Screenshot via Gallup

With so many people resorting to working remotely for safety reasons, employers have had to quickly accommodate the growing remote workforce, while reacting to complications in maintaining worker engagement and overall productivity.

It’s also likely that many employees will continue to work remotely even after the pandemic crisis has ended. Global Workplace Analytics estimates that 56% of the non-self-employed workforce, or 75 million U.S. employees hold jobs that are compatible with remote work, at least partially. They predict that employees who were working remotely prior to the pandemic will continue to work from home with greater frequency after they’re allowed to return to their offices, noting, “Our best estimate is that we will see 25-30% of the workforce working at home on a multiple-days-a-week basis by the end of 2021.”

In fact, findings from the Iometrics/Global Workplace Analytics’ Global Work-from-Home Experience Survey revealed that 76% of global office workers and 82% of U.S. office workers indicated a desire to continue working from home at least once per week after the pandemic crisis ends. Out of the nearly 3,000 survey respondents, 88% of global respondents and 97% of U.S. respondents were working remotely during the pandemic, and more than half of respondents (57% of global respondents, 67% of U.S. respondents) said it was their first experience working from home.

Sixteen percent (16%) of global office workers and 19% of U.S. office workers indicated that they’d prefer to work from home full-time after the pandemic, while most respondents said they’d prefer a mix of in-office and remote work. That means the remote workforce trend is likely here to stay – and employers must adapt.

Remote workforce policies and training now have a far greater effect on an organization’s continued success than ever before, but one major element towers above the rest in relative importance – regulatory compliance. Read on to learn more about the regulatory requirements laid out for employers to follow and more.

Regulatory Guidelines for Employers to Consider

There are multiple official acts and regulations that employers must take into account when managing their remote workforces. The following are directly applicable to employees in the U.S., the European Union (EU) or both:

Families First Coronavirus Response Act

The FFCRA was signed into effect in 2020 to provide emergency relief for both employees and employers during the pandemic.

Special consideration was given to the issue of defining and delivering paid sick leave, as well as how employers could be reimbursed for such an expense.

Sick Leave Benefits

The FFCRA specifies that employees are to be given a certain amount of paid sick leave, depending on the reason for their absence.

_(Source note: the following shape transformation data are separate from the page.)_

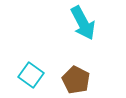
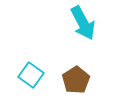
brown pentagon: rotated 12 degrees clockwise
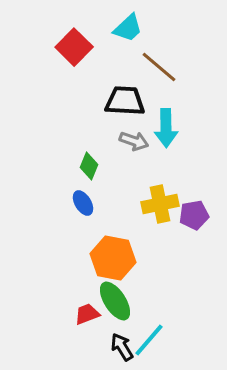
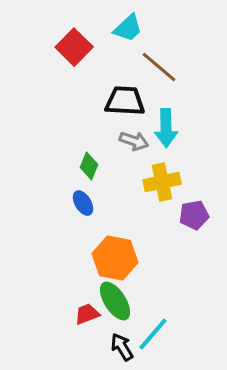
yellow cross: moved 2 px right, 22 px up
orange hexagon: moved 2 px right
cyan line: moved 4 px right, 6 px up
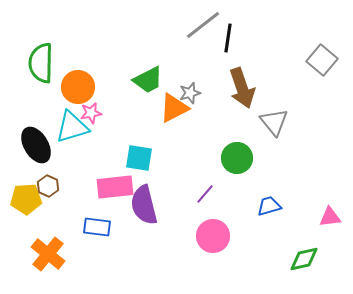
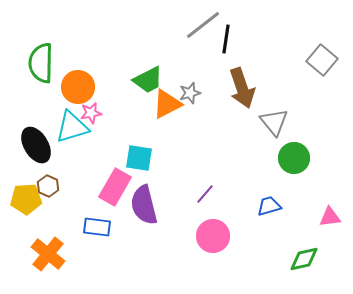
black line: moved 2 px left, 1 px down
orange triangle: moved 7 px left, 4 px up
green circle: moved 57 px right
pink rectangle: rotated 54 degrees counterclockwise
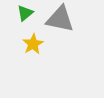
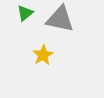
yellow star: moved 10 px right, 11 px down
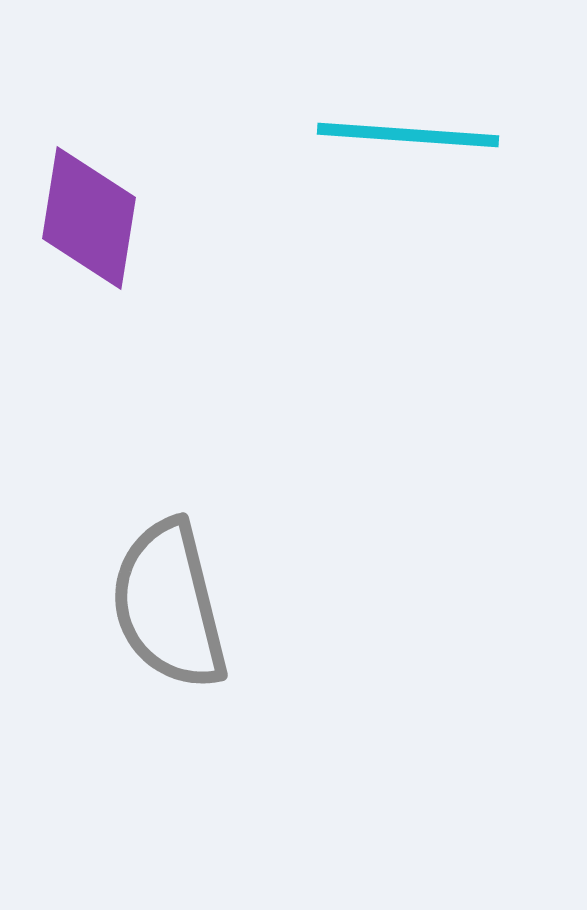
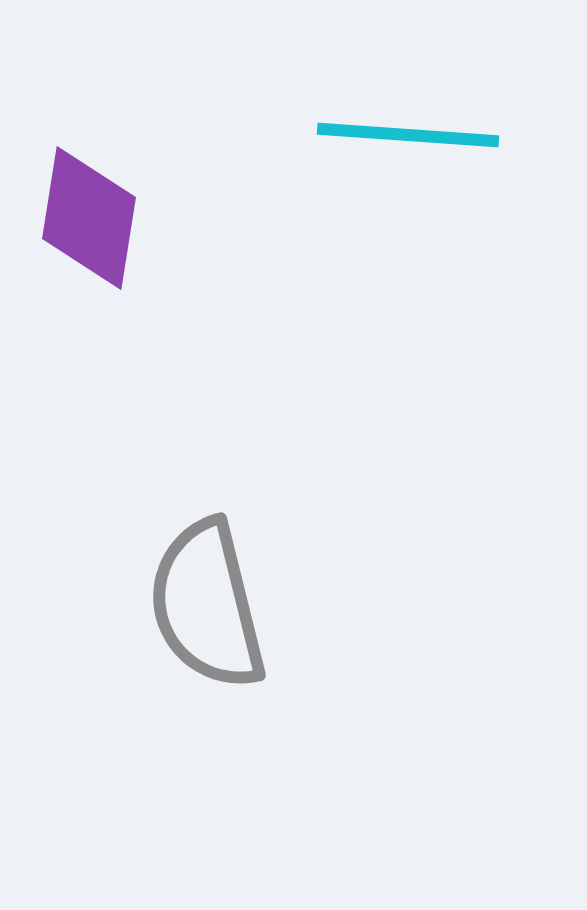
gray semicircle: moved 38 px right
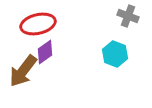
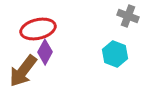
red ellipse: moved 5 px down
purple diamond: rotated 25 degrees counterclockwise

The FLSA-based regular pay rate must be given to employees for up to 80 hours (two full weeks) of leave if they have been quarantined.

Two-thirds of the FLSA-based regular pay rate must be granted to employees who need to care for children or someone who has been infected. This same pay rate must be granted to employees who have been employed for more than thirty days for up to 10 full weeks in addition to the above.

The special sick leave paid under the above conditions cannot replace existing leave benefits (both must be provided).

The guidelines established by this act for paid sick leave only apply to businesses with 50-500 employees.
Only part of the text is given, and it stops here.